If the scammer had in fact managed to procure a video of me watching porn in the past few months, it would be the most boring video in history.  It would be me, switching between the porn tab and a google document, jotting down notes for a porn review.  You might hear a baby crying in the background.  You’d probably hear my dog barking.  About the most salacious thing, you might see would be me adjusting my bra strap.  

But, of course, the scammer didn’t have any such video. 

These scammers would have you believe that they have some amazing haking skills, however, in reality, this sexstortionist is no more a computer genius than his predecessor was a real Nigerian Prince.  According to Business Insider, this is not only a common scam, but your password was probably obtained as part of a bit data breach a few years ago and is now publically available.  

So what should you do if you receive a similar email? 

The most important thing is not to panic.  They do not have access to your webcam, contact list, or even your browser history.  Just an old password that literally everyone in world has access to, as a result of a major data breach several years ago.  

According to Naked Security, there are some concrete steps you can take to protect yourself.  Firstly, do not respond.  Even if you’re one of the millions of people currently on lockdown, and you are bored out of your mind, do not engage with cybercriminals.  All you will do is verify that your email address is current and active. Next, if the password they have is still active anywhere, change it immediately just in case. 
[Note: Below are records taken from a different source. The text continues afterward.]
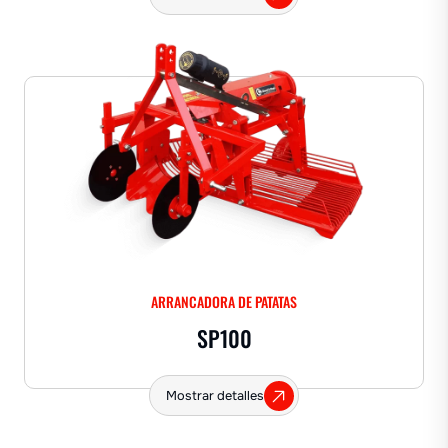
ARRANCADORA DE PATATAS
SP100
Mostrar detalles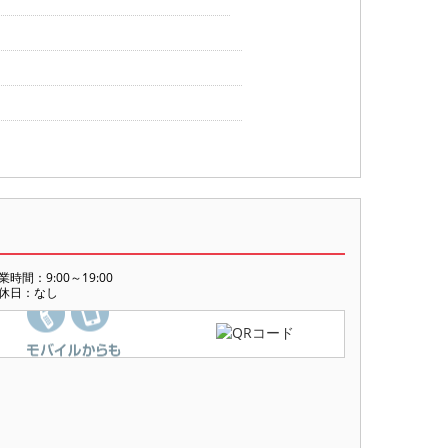
業時間：9:00～19:00
休日：なし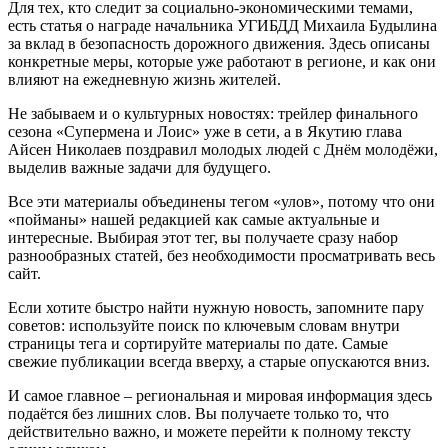
Для тех, кто следит за социально‑экономическими темами,
есть статья о награде начальника УГИБДД Михаила Будылина
за вклад в безопасность дорожного движения. Здесь описаны
конкретные меры, которые уже работают в регионе, и как они
влияют на ежедневную жизнь жителей.
Не забываем и о культурных новостях: трейлер финального
сезона «Супермена и Лоис» уже в сети, а в Якутию глава
Айсен Николаев поздравил молодых людей с Днём молодёжи,
выделив важные задачи для будущего.
Все эти материалы объединены тегом «улов», потому что они
«пойманы» нашей редакцией как самые актуальные и
интересные. Выбирая этот тег, вы получаете сразу набор
разнообразных статей, без необходимости просматривать весь
сайт.
Если хотите быстро найти нужную новость, запомните пару
советов: используйте поиск по ключевым словам внутри
страницы тега и сортируйте материалы по дате. Самые
свежие публикации всегда вверху, а старые опускаются вниз.
И самое главное – региональная и мировая информация здесь
подаётся без лишних слов. Вы получаете только то, что
действительно важно, и можете перейти к полному тексту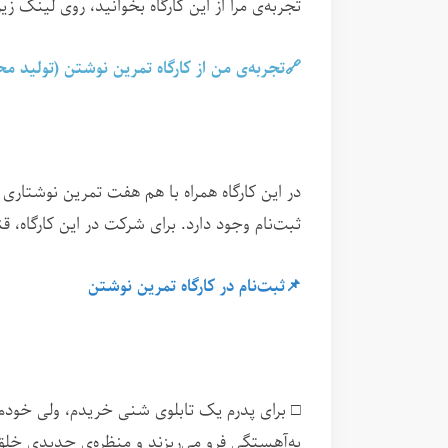
تجربه‌ی مرا از این کارگاه بخوانید، روی لینک ز
🔗
تجربه‌ی من از کارگاه تمرین نوشتن (تولید م
در این کارگاه همراه با هم هفت تمرین نوشتاری
ثبت‌نام وجود دارد. برای شرکت در این کارگاه،
📌
ثبت‌نام در کارگاه تمرین نوشتن
□ برای پدرم یک تابلوی شنی خریدم، ولی خودم ع
به‌آهستگی فرو می‌ریزند و منظره‌ی جدیدی خل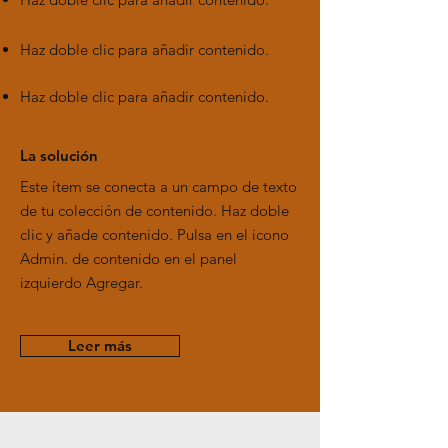
Haz doble clic para añadir contenido.
Haz doble clic para añadir contenido.
La solución
Este ítem se conecta a un campo de texto
de tu colección de contenido. Haz doble
clic y añade contenido. Pulsa en el icono
Admin. de contenido en el panel
izquierdo Agregar.
Leer más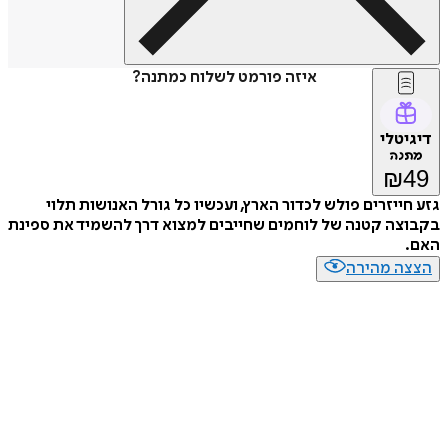
איזה פורמט לשלוח כמתנה?
דיגיטלי
מתנה
₪
49
גזע חייזרים פולש לכדור הארץ, ועכשיו כל גורל האנושות תלוי
בקבוצה קטנה של לוחמים שחייבים למצוא דרך להשמיד את ספינת
האם.
הצצה מהירה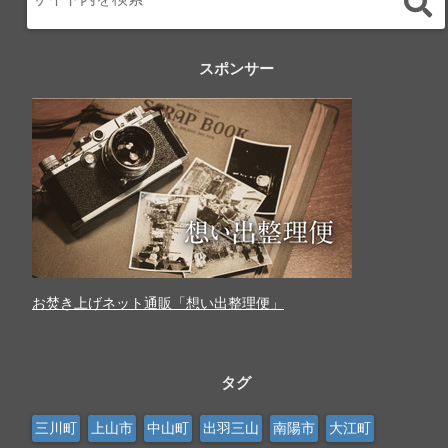
スポンサー
お焚き上げネット通販「想い出整理便」
タグ
三川町
上山市
中山町
出羽三山
南陽市
大江町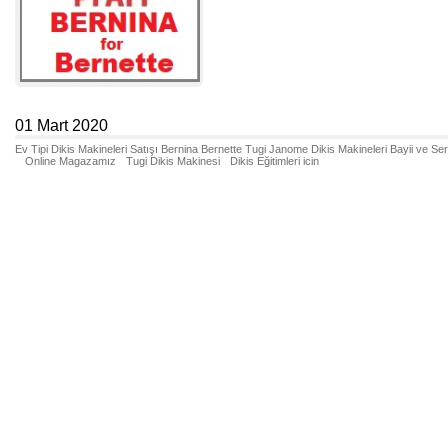
01 Mart 2020
Ev Tipi Dikis Makineleri Satışı Bernina Bernette Tugi Janome Dikis Makineleri Bayii ve Se
Online Magazamız
Tugi Dikis Makinesi
Dikis Eğitimleri icin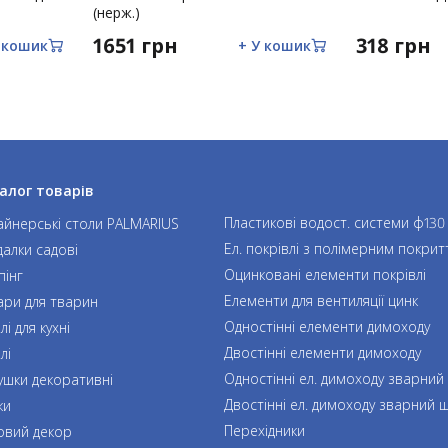
мін до конструкції виробу, наявність
(нерж.)
1651 грн
318 грн
 кошик
+ У кошик
еборної сили (пожежа, блискавка, повінь,
алог товарів
Пластикові водост. системи ф130
айнерські столи PALMARIUS
Ел. покрівлі з полімерним покрит
далки садові
Оцинковані елементи покрівлі
пінг
Елементи для вентиляції цинк
ари для тварин
Одностінні елементи димоходу
і для кухні
Двостінні елементи димоходу
лі
Одностінні ел. димоходу зварний
ушки декоративні
Двостінні ел. димоходу зварний 
ки
Перехідники
овий декор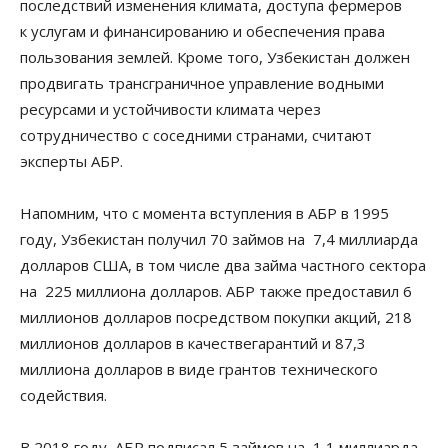
последствий изменения климата, доступа фермеров
к услугам и финансированию и обеспечения права
пользования землей. Кроме того, Узбекистан должен
продвигать трансграничное управление водными
ресурсами и устойчивости климата через
сотрудничество с соседними странами, считают
эксперты АБР.
Напомним, что с момента вступления в АБР в 1995
году, Узбекистан получил 70 займов на 7,4 миллиарда
долларов США, в том числе два займа частного сектора
на 225 миллиона долларов. АБР также предоставил 6
миллионов долларов посредством покупки акций, 218
миллионов долларов в качествегарантий и 87,3
миллиона долларов в виде грантов технического
содействия.
В 2018 году, АБР подписал 5 займов на 1,1 миллиарда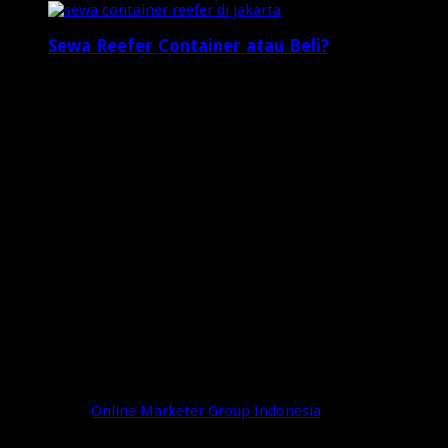
Sewa Reefer Container atau Beli?
2 minggu ago
Who's Online
2 visitors online now
1 guests,
1 bots,
0 members
Web Traffic
Today's Views:
2
Today's Visitors:
1
Yesterday's Views:
8
Last 7 Days Views:
56
Last 30 Days Views:
1,053
Last 365 Days Views:
7,881
Total Views:
648,543
Total Visitors:
203,183
Powered by
Online Marketer Group Indonesia
© Copyright 2026, All Rights Reserved
OMG Indonesia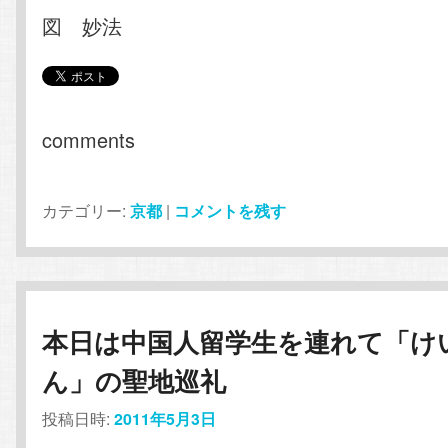
図 妙法
comments
カテゴリー:
京都
|
コメントを残す
本日は中国人留学生を連れて「け
ん」の聖地巡礼
投稿日時:
2011年5月3日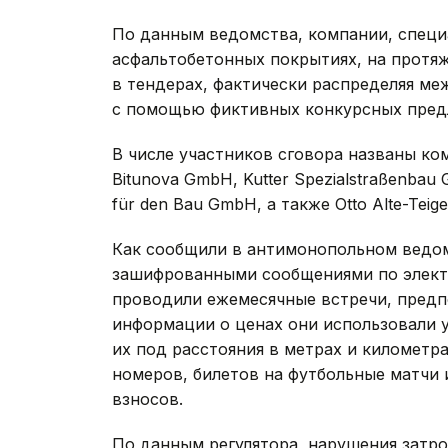
По данным ведомства, компании, спец
асфальтобетонных покрытиях, на протя
в тендерах, фактически распределяя ме
с помощью фиктивных конкурсных пред
В числе участников сговора названы ком
Bitunova GmbH, Kutter Spezialstraßenbau 
für den Bau GmbH, а также Otto Alte-Teig
Как сообщили в антимонопольном ведом
зашифрованными сообщениями по электр
проводили ежемесячные встречи, предп
информации о ценах они использовали 
их под расстояния в метрах и километра
номеров, билетов на футбольные матчи 
взносов.
По данным регулятора, нарушения затр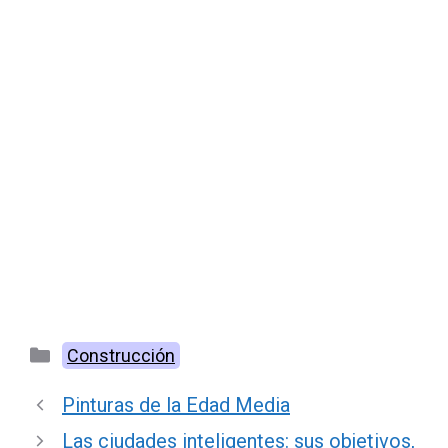
Categorías
Construcción
Pinturas de la Edad Media
Las ciudades inteligentes: sus objetivos,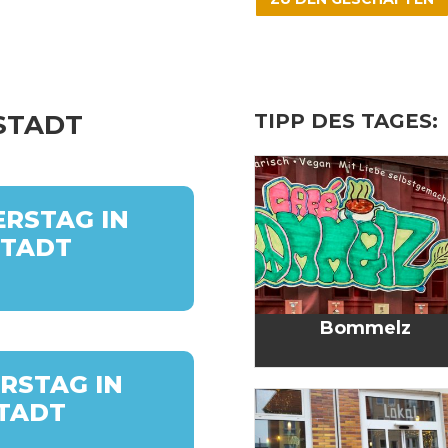
TIPP DES TAGES:
NSTADT
RS­TAG IN
STADT
Bom­melz
RS­TAG IN
STADT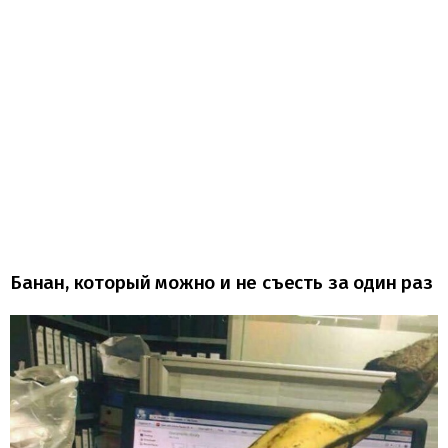
Банан, который можно и не съесть за один раз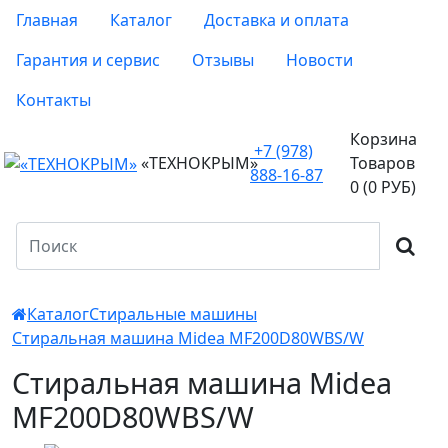
Главная
Каталог
Доставка и оплата
Гарантия и сервис
Отзывы
Новости
Контакты
Корзина
+7 (978)
«ТЕХНОКРЫМ»
Товаров
888-16-87
0 (0 РУБ)
Каталог
Стиральные машины
Стиральная машина Midea MF200D80WBS/W
Стиральная машина Midea
MF200D80WBS/W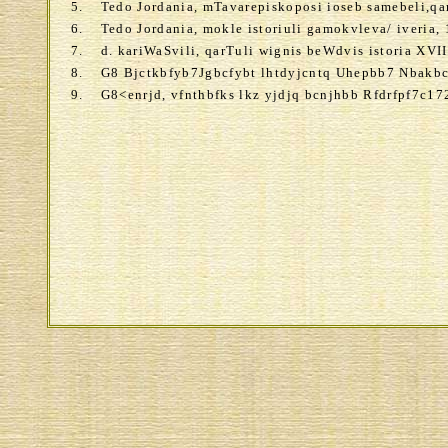
5.
Tedo Jordania, mTavarepiskoposi ioseb samebeli,qa
6.
Tedo Jordania, mokle istoriuli gamokvleva/ iveria,
7.
d. kariWaSvili, qarTuli wignis beWdvis istoria XVII
8.
G8 Bjctkbfyb7Jgbcfybt lhtdyjcntq Uhepbb7 Nbakb
9.
G8<enrjd
,
vfnthbfks lkz yjdjq bcnjhbb Rfdrfpf7c
17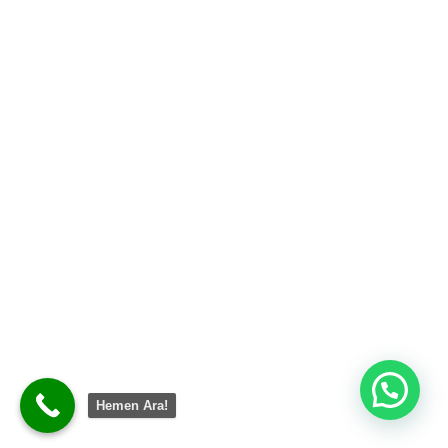
Hemen Ara!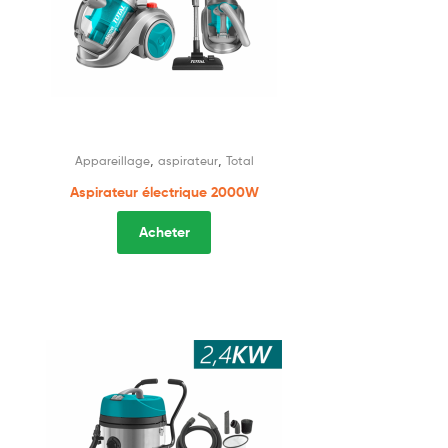
,
,
Appareillage
aspirateur
Total
Aspirateur électrique 2000W
Acheter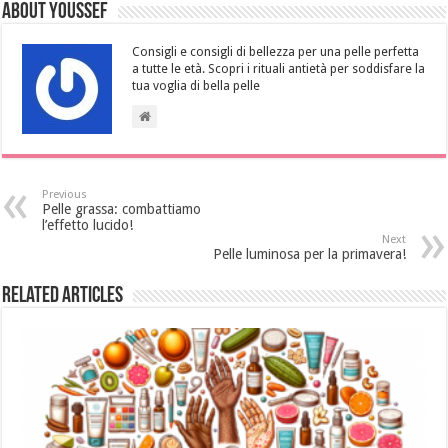
About Youssef
Consigli e consigli di bellezza per una pelle perfetta
a tutte le età. Scopri i rituali antietà per soddisfare la
tua voglia di bella pelle
Previous
Pelle grassa: combattiamo
l’effetto lucido!
Next
Pelle luminosa per la primavera!
Related Articles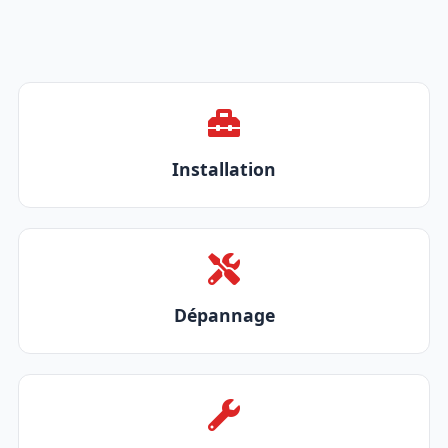
Installation
Dépannage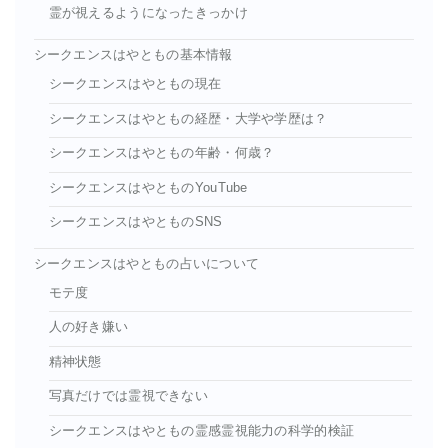
霊が視えるようになったきっかけ
シークエンスはやともの基本情報
シークエンスはやともの現在
シークエンスはやともの経歴・大学や学歴は？
シークエンスはやともの年齢・何歳？
シークエンスはやとものYouTube
シークエンスはやとものSNS
シークエンスはやともの占いについて
モテ度
人の好き嫌い
精神状態
写真だけでは霊視できない
シークエンスはやともの霊感霊視能力の科学的検証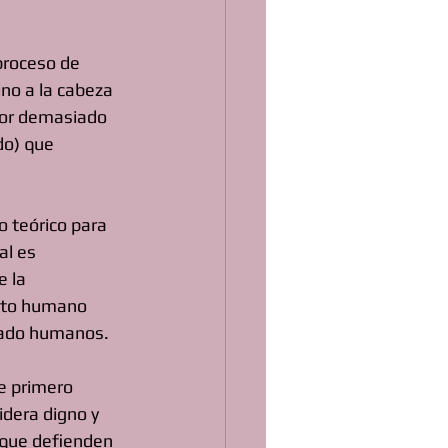
proceso de 
ino a la cabeza 
tor demasiado 
do) que 
 teórico para 
al es 
 la 
nto humano 
iado humanos.
e primero 
dera digno y 
 que defienden 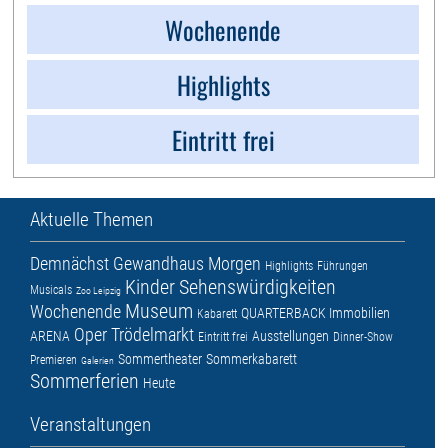
Wochenende
Highlights
Eintritt frei
Aktuelle Themen
Demnächst
Gewandhaus
Morgen
Highlights
Führungen
Kinder
Sehenswürdigkeiten
Musicals
Zoo Leipzig
Museum
Wochenende
QUARTERBACK Immobilien
Kabarett
Oper
Trödelmarkt
ARENA
Ausstellungen
Eintritt frei
Dinner-Show
Sommertheater
Sommerkabarett
Premieren
Galerien
Sommerferien
Heute
Veranstaltungen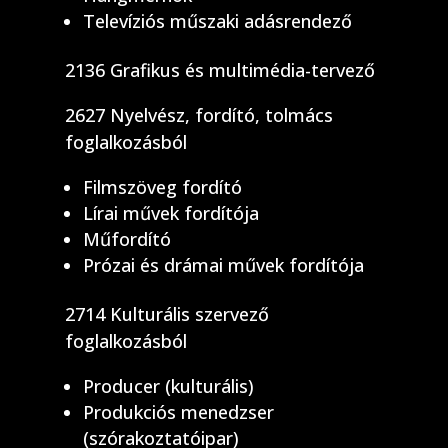
Televíziós műszaki adásrendező
2136 Grafikus és multimédia-tervező
2627 Nyelvész, fordító, tolmács
foglalkozásból
Filmszöveg fordító
Lírai művek fordítója
Műfordító
Prózai és drámai művek fordítója
2714 Kulturális szervező
foglalkozásból
Producer (kulturális)
Produkciós menedzser
(szórakoztatóipar)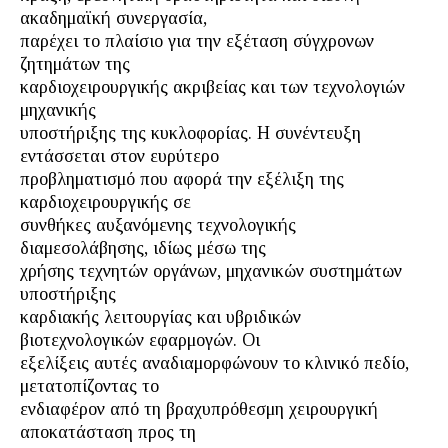
ακαδημαϊκή συνεργασία,
παρέχει το πλαίσιο για την εξέταση σύγχρονων
ζητημάτων της
καρδιοχειρουργικής ακριβείας και των τεχνολογιών
μηχανικής
υποστήριξης της κυκλοφορίας. Η συνέντευξη
εντάσσεται στον ευρύτερο
προβληματισμό που αφορά την εξέλιξη της
καρδιοχειρουργικής σε
συνθήκες αυξανόμενης τεχνολογικής
διαμεσολάβησης, ιδίως μέσω της
χρήσης τεχνητών οργάνων, μηχανικών συστημάτων
υποστήριξης
καρδιακής λειτουργίας και υβριδικών
βιοτεχνολογικών εφαρμογών. Οι
εξελίξεις αυτές αναδιαμορφώνουν το κλινικό πεδίο,
μετατοπίζοντας το
ενδιαφέρον από τη βραχυπρόθεσμη χειρουργική
αποκατάσταση προς τη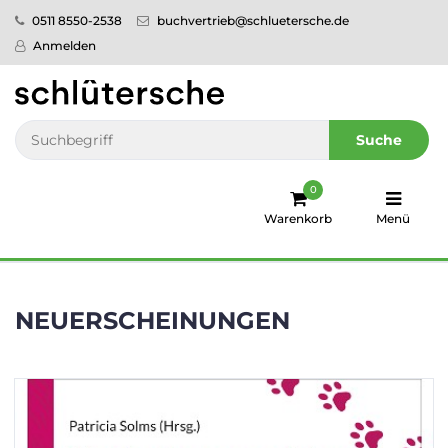
0511 8550-2538
buchvertrieb@schluetersche.de
Startseite
Anmelden
Pflege
Veterinär­
Suche
medizin
0
Regionales
Warenkorb
Menü
humboldt
Ratgeber
NEUERSCHEINUNGEN
Sale!
Service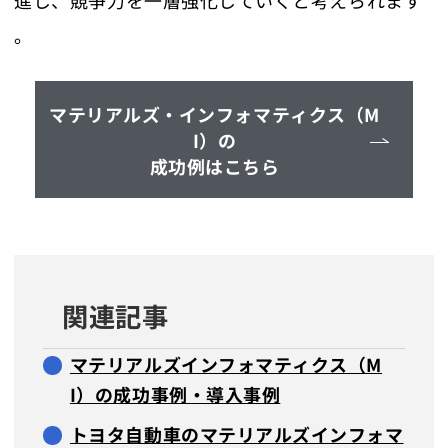
。
マテリアルズ・インフォマティクス（M
I）の
成功例はこちら
関連記事
マテリアルズインフォマティクス（M
I）の成功事例・導入事例
トヨタ自動車のマテリアルズインフォマ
Lastly, a recent blog post from Kaspersky adds that a recent iteration of this scam includes a link offering “proof” of the video’s existence, without sharing it with 5 random contacts.  Do not fall for this.  They do not have a video of you.  What they have is malware, which will be automatically downloaded to your computer when you click on the link, thus creating serious issues for you and your computer.

Above all else, do not follow any instructions provided by these clowns. Never give them money. Never let fear con you into thinking they have something they do not.  Just delete the email and move on.